Comme cela fait du bien de voir des films originaux, surprenants, différents et engagés. Oui tout cela à la fois! Alors si « Sorry to bother you » n’est pas parfait et encore moins le meilleur film de l’année, il n’en demeure pas moins une œuvre qui nous étonne et nous réjouit la plupart du temps et, surtout, qui a quelque chose à dire. C’est un film tout à fait en accord avec son temps et les problèmes sociaux et économiques contemporains. Pour un premier film, il est d’une maîtrise formelle, narrative et thématique rare. Après ce premier essai étonnant et réussi, on attend donc avec impatience les prochaines tentatives cinématographiques de son auteur, Boots Riley. En attendant, on prend plaisir à suivre le parcours de cet individu à priori lambda qu’est Cassius Clay, superbement incarné par Lakeith Stanfiedl.
Il y a un peu de Spike Lee ici dans le côté pamphlétaire et revendicatif et un peu de Michel Gondry sur la forme (il y a d’ailleurs un petit clin d’œil en forme d’hommage à destination du français roi du bricolage filmique). Les cibles prises par Riley sont clairement l’économie capitaliste (culture du rendement, déshumanisation, profits, …), les ultra-riches et les médias. Et, sur certains points, « Sorry to bother you » s’avère tout à fait à propos avec l’actualité et d’une acuité remarquable. Les patrons assoiffés de profit au détriment des travailleurs (Armie Hammer en roue libre mais drôle) tout comme la perte des idéaux face à l’argent roi en prennent pour leur grade. Et nous voyons tout cela à travers la manière dont le personnage principal va monter les échelons d’une société de télémarketing, domaine on ne peut plus catalyseur de dérives capitalistes. La vision des afro-américains par les blancs (et inversement) est aussi bien vue et amusante en plus d’être pertinente.

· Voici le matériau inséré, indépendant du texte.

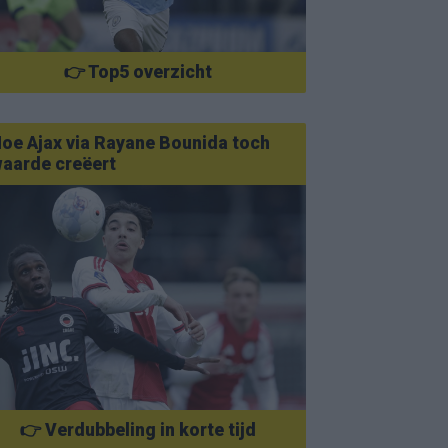
👉 Top5 overzicht
oe Ajax via Rayane Bounida toch
aarde creëert
👉 Verdubbeling in korte tijd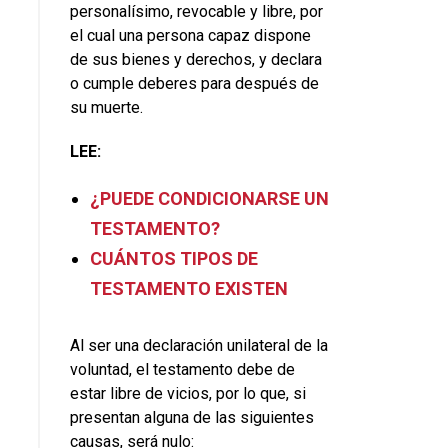
personalísimo, revocable y libre, por
el cual una persona capaz dispone
de sus bienes y derechos, y declara
o cumple deberes para después de
su muerte.
LEE:
¿PUEDE CONDICIONARSE UN
TESTAMENTO?
CUÁNTOS TIPOS DE
TESTAMENTO EXISTEN
Al ser una declaración unilateral de la
voluntad, el testamento debe de
estar libre de vicios, por lo que, si
presentan alguna de las siguientes
causas, será nulo: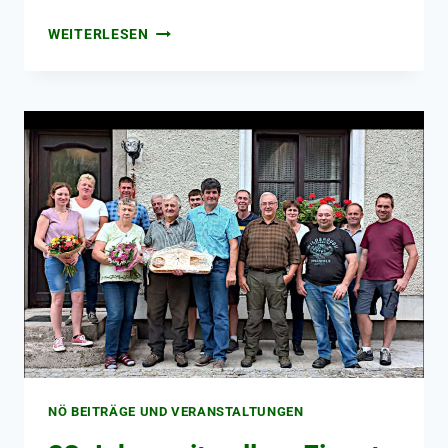
WEITERLESEN
NÖ BEITRÄGE UND VERANSTALTUNGEN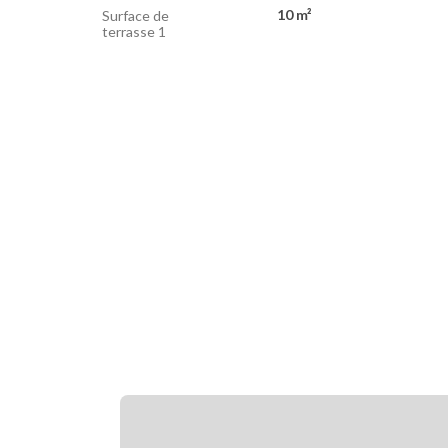
10 m²
Surface de
terrasse 1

« Sorry to bother you » est donc une œuvre énervée et véhémente qui a vraiment quelque chose à dire et s’engage avec force et fracas dans ses convictions en dépit de son allure de film fun et cool. Ou comment faire réfléchir, faire sourire, amener un point de vue fort tout en divertissant. L’esprit même de la satire intelligente, poil à gratter et réussie est bel et bien présent. En revanche, il y a bien sur quelques scories propres aux premiers films. Il y a des longueurs parfois, notamment dans certaines scènes dialoguées, des bizarreries qui ne fonctionnent pas à contrario d’autres et aussi peut-être un manque de nuance; mais la force du propos emporte le tout. Cependant la dernière partie qui tombe dans l’humour (très) absurde risque d’en dérouter plus d’un. En effet, l’arrivée des hommes-chevaux (oui vous avez bien lu) peut sembler excessive et aller trop loin. Au début on est un peu décontenancé et on a l’impression que le film se tire une balle dans le pied en le faisant dériver vers un côté irréel trop poussé. C’est au final totalement assumé et c’est aussi ce qui fait le charme de ce film unique et totalement barré.